PESHAWAR, KOMPAS.com - Satu bom menewaskan tujuh prajurit Pakistan dan melukai 11 orang lagi, Sabtu (31/10), kata beberapa pejabat setelah Menteri Luar Negeri AS Hillary Clinton memperingatkan Al-Qaeda "berada di jantung" ancaman teror di negeri tersebut.
"Tujuh prajurit paramiliter tewas dan 11 orang lagi cedera dalam serangan bom yang dikendalikan dari jauh," kata Shafirullah Khan, pejabat tinggi pemerintah di kabupaten suku di Khyber, bagian barat-laut Pakistan melalui telepon.
Korps Perbatasan belakangan mengeluarkan pernyataan yang mengkonfirmasi bahwa tujuh anggotanya telah gugur. Korps tersebut menyebutkan nama prajurit yang tewas itu dan mengatakan mereka tewas akibat ledakan bom rakitan.
Beberapa pejabat militer dan keamanan di kota Peshawar, yang berdekatan, mengatakan dua kendaraan yang membawa pasokan buta tentara Pakistan rusak dalam ledakan tersebut, yang terjadi sekitar 15 kilometer di sebelah barat Peshawar.
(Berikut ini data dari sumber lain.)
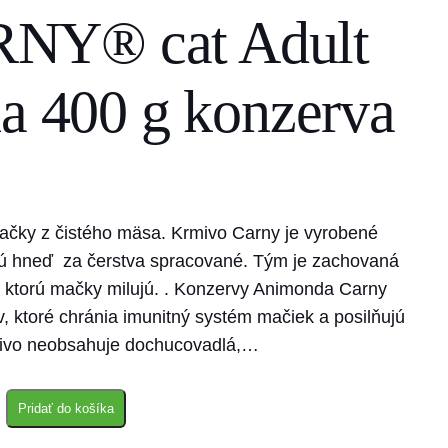
NY® cat Adult
ňa 400 g konzerva
ačky z čistého mäsa. Krmivo Carny je vyrobené
sú hneď za čerstva spracované. Tým je zachovaná
, ktorú mačky milujú. . Konzervy Animonda Carny
, ktoré chránia imunitný systém mačiek a posilňujú
mivo neobsahuje dochucovadlá,…
Pridať do košíka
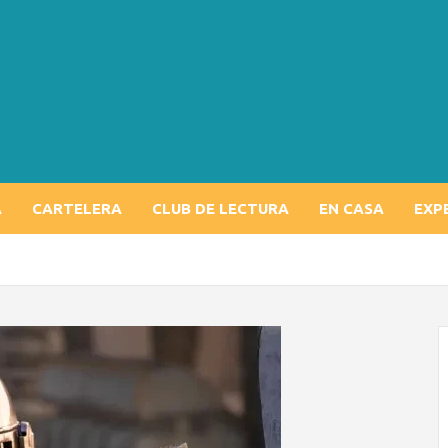
A
CARTELERA
CLUB DE LECTURA
EN CASA
EXP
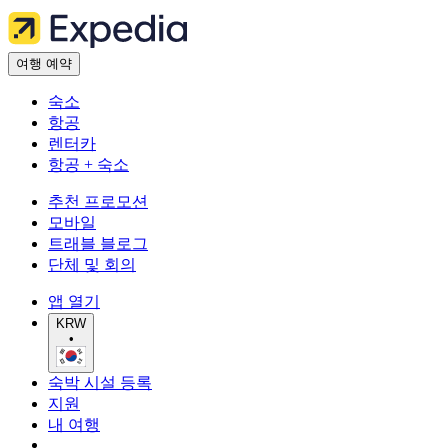
여행 예약
숙소
항공
렌터카
항공 + 숙소
추천 프로모션
모바일
트래블 블로그
단체 및 회의
앱 열기
KRW
•
숙박 시설 등록
지원
내 여행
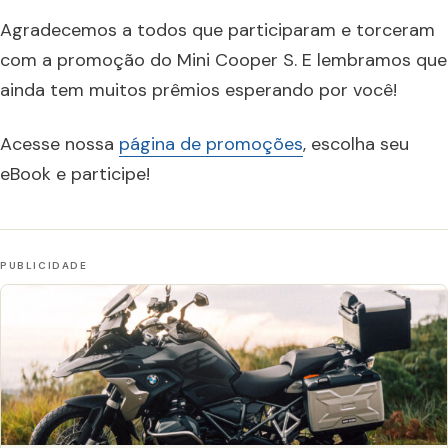
Agradecemos a todos que participaram e torceram
com a promoção do Mini Cooper S. E lembramos que
ainda tem muitos prêmios esperando por você!
Acesse nossa
página de promoções
, escolha seu
eBook e participe!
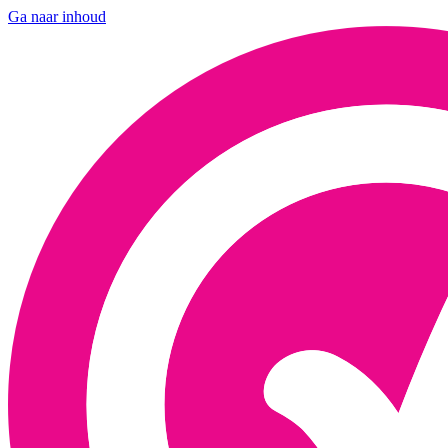
Ga naar inhoud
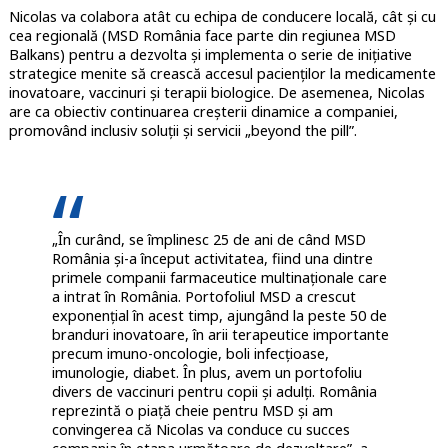
Nicolas va colabora atât cu echipa de conducere locală, cât și cu
cea regională (MSD România face parte din regiunea MSD
Balkans) pentru a dezvolta și implementa o serie de inițiative
strategice menite să crească accesul pacienților la medicamente
inovatoare, vaccinuri și terapii biologice. De asemenea, Nicolas
are ca obiectiv continuarea creșterii dinamice a companiei,
promovând inclusiv soluții și servicii „beyond the pill”.
„În curând, se împlinesc 25 de ani de când MSD
România și-a început activitatea, fiind una dintre
primele companii farmaceutice multinaţionale care
a intrat în România. Portofoliul MSD a crescut
exponențial în acest timp, ajungând la peste 50 de
branduri inovatoare, în arii terapeutice importante
precum imuno-oncologie, boli infecțioase,
imunologie, diabet. În plus, avem un portofoliu
divers de vaccinuri pentru copii și adulți. România
reprezintă o piață cheie pentru MSD și am
convingerea că Nicolas va conduce cu succes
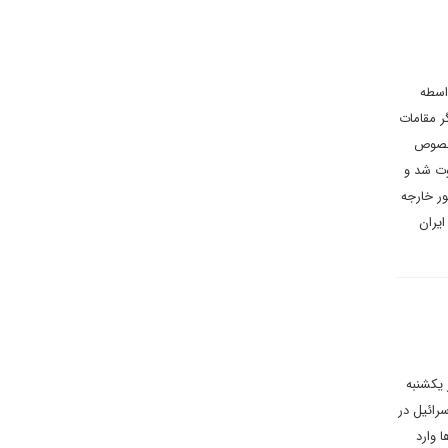
ه واسطه
ر مقامات
ه‌خصوص
وت شد و
ور خارجه
ایران
 یکشنبه
رائیل در
 وارد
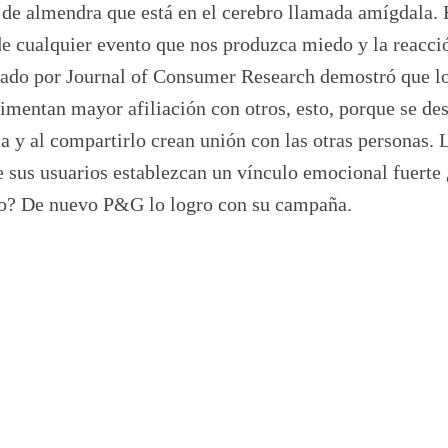
de almendra que está en el cerebro llamada amígdala. 
de cualquier evento que nos produzca miedo y la reacci
icado por Journal of Consumer Research demostró que l
mentan mayor afiliación con otros, esto, porque se de
 y al compartirlo crean unión con las otras personas. 
 sus usuarios establezcan un vínculo emocional fuerte
do? De nuevo P&G lo logro con su campaña.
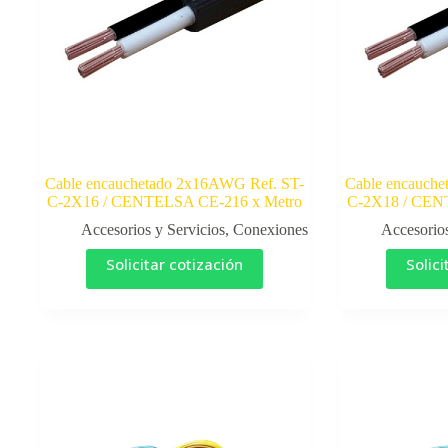
Cable encauchetado 2x16AWG Ref. ST-
Cable encauch
C-2X16 / CENTELSA CE-216 x Metro
C-2X18 / CEN
Accesorios y Servicios
,
Conexiones
Accesorios
Solicitar cotización
Solici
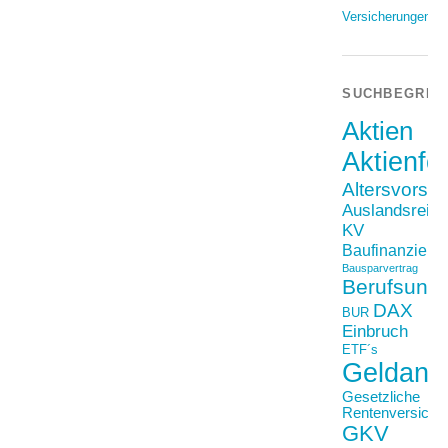
Versicherungen
SUCHBEGRIF
Aktien
Aktienfo
Altersvorso
Auslandsreis
KV
Baufinanzieru
Bausparvertrag
Berufsunfä
DAX
BUR
Einbruch
ETF´s
Geldanl
Gesetzliche
Rentenversiche
GKV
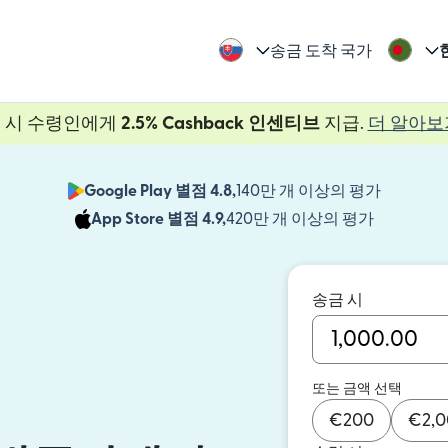
송금 도착 국가
 시 수령인에게
2.5% Cashback 인센티브
지급.
더 알아보
Google Play 별점 4.8,
140만 개 이상의 평가
(새 창에서
App Store 별점 4.9,
420만 개 이상의 평가
(새 창에서
송금 시
또는 금액 선택
€
200
€
2,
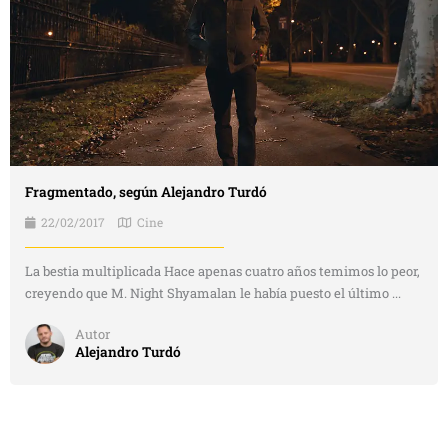
Fragmentado, según Alejandro Turdó
22/02/2017
Cine
La bestia multiplicada Hace apenas cuatro años temimos lo peor,
creyendo que M. Night Shyamalan le había puesto el último ...
Autor
Alejandro Turdó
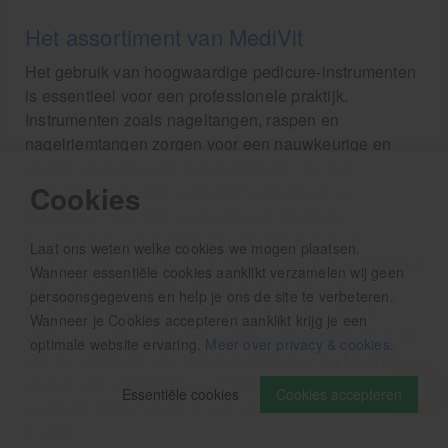
Het assortiment van MediVit
Het gebruik van hoogwaardige pedicure-instrumenten
is essentieel voor een professionele praktijk.
Instrumenten zoals nageltangen, raspen en
nagelriemtangen zorgen voor een nauwkeurige en
veilige uitvoering van behandelingen. Ze zijn
Cookies
ontworpen met ergonomische handgrepen en
duurzame materialen, waardoor je langdurig
comfortabel kunt werken. Bovendien zijn deze
Laat ons weten welke cookies we mogen plaatsen.
instrumenten eenvoudig te desinfecteren, wat bijdraagt
Wanneer essentiële cookies aanklikt verzamelen wij geen
aan een hygiënische praktijkvoering. Door te
persoonsgegevens en help je ons de site te verbeteren.
investeren in kwalitatieve pedicure-instrumenten
Wanneer je Cookies accepteren aanklikt krijg je een
verhoog je niet alleen het comfort van je cliënten, maar
optimale website ervaring.
Meer over privacy & cookies
.
ook de efficiëntie van je behandelingen. Bij MediVit
vind je een uitgebreid assortiment professionele
Essentiële cookies
Cookies accepteren
pedicure-instrumenten om je praktijk compleet te
maken.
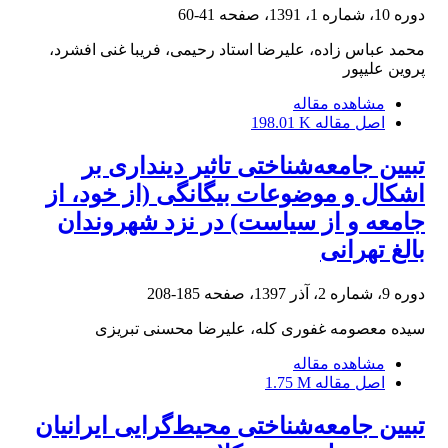
دوره 10، شماره 1، 1391، صفحه
41-60
محمد عباس زاده، علیرضا استاد رحیمی، فریبا غنی افشرد،
پروین علیپور
مشاهده مقاله
اصل مقاله
198.01 K
تبیین جامعه‌شناختی تاثیر دینداری بر
اشکال و موضوعات بیگانگی (از خود، از
جامعه و از سیاست) در نزد شهروندان
بالغ تهرانی
دوره 9، شماره 2، آذر 1397، صفحه
185-208
سیده معصومه غفوری کله، علیرضا محسنی تبریزی
مشاهده مقاله
اصل مقاله
1.75 M
تبیین جامعه‌شناختی محیط‌گرایی ایرانیان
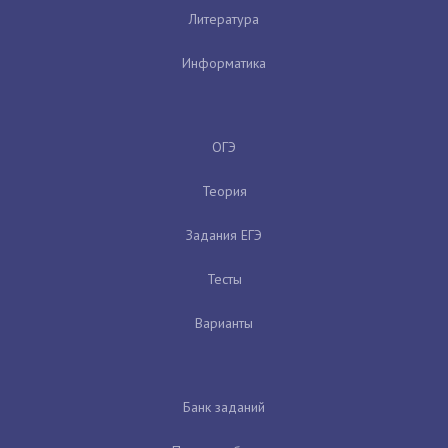
Литература
Информатика
ОГЭ
Теория
Задания ЕГЭ
Тесты
Варианты
Банк заданий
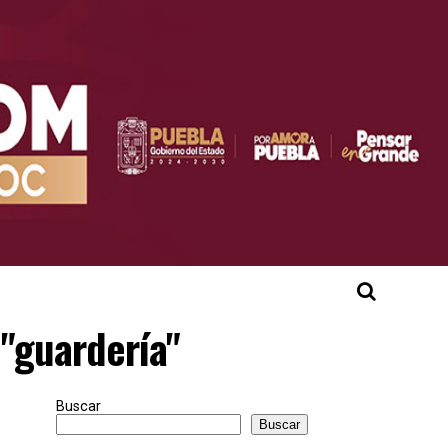
 "guardería"
Buscar
Buscar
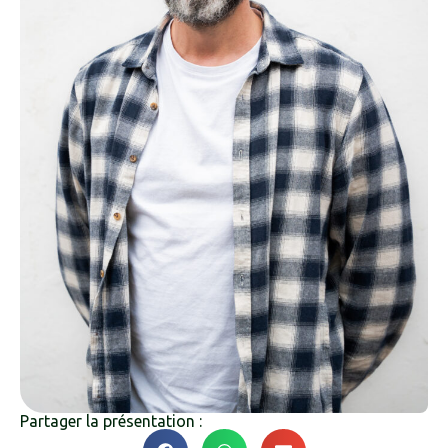
Partager la présentation :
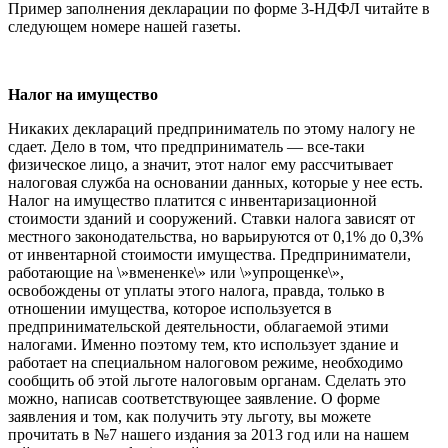
Пример заполнения декларации по форме 3-НДФЛ читайте в
следующем номере нашей газеты.
Налог на имущество
Никаких деклараций предприниматель по этому налогу не
сдает. Дело в том, что предприниматель — все-таки
физическое лицо, а значит, этот налог ему рассчитывает
налоговая служба на основании данных, которые у нее есть.
Налог на имущество платится с инвентаризационной
стоимости зданий и сооружений. Ставки налога зависят от
местного законодательства, но варьируются от 0,1% до 0,3%
от инвентарной стоимости имущества. Предприниматели,
работающие на \»вмененке\» или \»упрощенке\»,
освобождены от уплаты этого налога, правда, только в
отношении имущества, которое используется в
предпринимательской деятельности, облагаемой этими
налогами. Именно поэтому тем, кто использует здание и
работает на специальном налоговом режиме, необходимо
сообщить об этой льготе налоговым органам. Сделать это
можно, написав соответствующее заявление. О форме
заявления и том, как получить эту льготу, вы можете
прочитать в №7 нашего издания за 2013 год или на нашем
Militer melancarkan serangan di Khyber, tempat jalur Khyber ke dalam wilayah Afganistan, yang bertetangga, pada 1 September, setelah seorang pengebom bunuh diri meledakkan dirinya di dekat satu pos perbatasan. Serangan itu menewaskan 22 personil polisi.
Sabuk suku semi-otonomi di bagian barat-laut Pakistan telah menjadi kubu bagi kelompok garis keras yang melarikan diri dari Afganistan setelah serbuan pimpinan AS menggulingkan faksi santri Taliban di sana pada penghujung 2001.
Para pejabat pada Sabtu menuduh gerilyawan setempat sebagai pelaku serangan terhadap tentara. Mereka tak menyebutkan kelompok tertentu, tapi Lashkar-e-Islam adalah kelompok utama yang berperang di daerah tersebut. Para pejabat Sabtu menuduh kelompok garis keras setempat sebagai pelaku serangan terhadap personil militer tersebut.
Kelompok itu memiliki hubungan dengan Taliban Pakistan, yang bermarkas lebih ke selatan di kabupaten semi-otonomi Waziristan Selatan, tempat pasukan pemerintah pada 17 Oktober memulai serangan besar terpisah dengan tujuan menggusur "para pelaku teror".
Sebanyak 30.000 prajurit ikut dalam aksi di Waziristan Selatan terhadap sebanyak 10.000-12.000 anggota kelompok garis keras.
Petugas bantuan mengatakan lebih dari 200.000 orang telah kehilangan tempat tinggal akibat pertempuran.